Management of G6PD Deficiency Crisis
The management of a G6PD deficiency crisis primarily involves immediate discontinuation of the offending agent, supportive care, and specific interventions to address hemolysis while avoiding medications that can worsen the condition. 1
Immediate Management
1. Identify and Remove Triggering Agents
- Immediately discontinue any oxidative medications or foods (fava beans)
- Common triggers include:
- Antimalarials (primaquine, tafenoquine)
- Antibiotics (sulfonamides, nitrofurantoin)
- Analgesics (certain "pain killers")
- Rasburicase
- Fava beans
2. Supportive Care
- Ensure adequate hydration with IV fluids to maintain renal perfusion and facilitate clearance of hemolysis products
- Provide supplemental oxygen as needed
- Monitor vital signs and urine output
- Ensure adequate glucose availability (important for red cell metabolism) 1
3. Laboratory Monitoring
- Serial complete blood counts to track hemolysis progression
- Reticulocyte count
- Lactate dehydrogenase (LDH) levels
- Indirect bilirubin
- Haptoglobin levels (typically decreased)

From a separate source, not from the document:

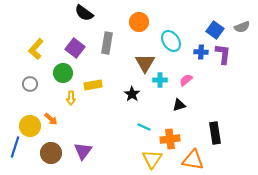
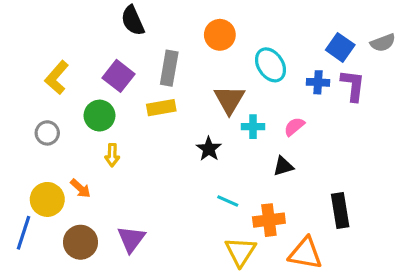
black semicircle: (84, 13) -> (133, 21), turned 30
yellow rectangle: (93, 85) -> (161, 108), moved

- Urinalysis for hemoglobinuria
- Renal function tests
Specific Interventions for Hemolysis
For Methemoglobinemia in G6PD Deficiency
- Avoid methylene blue as it is absolutely contraindicated in G6PD deficient patients due to risk of severe hemolytic anemia and paradoxical worsening of methemoglobinemia 1
- Use ascorbic acid (vitamin C) as the treatment of choice:
- Adults: 0.5-1g every 12 hours, 1.5-2g IV, or 5g every 6 hours
- Children: 0.5g every 12 hours or 1g every 4 hours 1
- Consider N-acetylcysteine as adjunctive therapy to enhance reduction and increase intracellular glutathione 1
For Severe Hemolysis
- Exchange transfusion is the preferred option for severe cases (81.6% survival rate in refractory cases) 1
- Blood transfusion may be necessary for significant anemia
- Consider hyperbaric oxygen therapy as an alternative treatment for severe cases 1
Prevention of Complications
Renal Protection
- Maintain good hydration to prevent acute kidney injury from hemoglobinuria
- Monitor renal function closely
Management of Hyperbilirubinemia
- Monitor bilirubin levels, especially in neonates
- Consider phototherapy for significant hyperbilirubinemia 2
Special Considerations
Malaria Treatment in G6PD Deficiency
- Avoid primaquine or limit to 5 days in populations with high G6PD deficiency prevalence 3
- Test for G6PD deficiency before administering primaquine or tafenoquine 3
- For P. vivax with intermediate G6PD deficiency (>30% <70%) and non-Mediterranean variant (A-), consider weekly primaquine (0.75 mg base/kg, maximum 45 mg) for 8 weeks with close monitoring 3
- Do not use tafenoquine if G6PD activity is <70% 3
Perioperative Management
- Screen patients suspected of G6PD deficiency before procedures 4
- Safe medications for pain and anxiety management include:
- Benzodiazepines
- Codeine/codeine derivatives
- Propofol
- Fentanyl
- Ketamine 4
Patient Education and Follow-up
- Educate patients about their condition and provide a list of medications/foods to avoid
- Recommend medical alert identification
- Arrange follow-up to monitor for complete resolution of hemolysis
- Screen family members, especially in X-linked inheritance pattern 4
Cautions
- Most G6PD-deficient individuals are asymptomatic until exposed to oxidative stressors 5
- The severity of hemolysis varies based on the specific G6PD mutation and the nature of the oxidative stress 5
- Mediterranean variant (B-) has a very high risk of severe hemolysis compared to the African variant (A-) 3
- Recent evidence suggests some medications previously thought risky (including nitrofurantoin, ciprofloxacin, and hydroxychloroquine) may be safer than previously believed, but caution is still warranted 6
The most effective management strategy remains prevention by avoiding oxidative stressors, prompt recognition of hemolysis, and appropriate supportive care when a crisis occurs 4.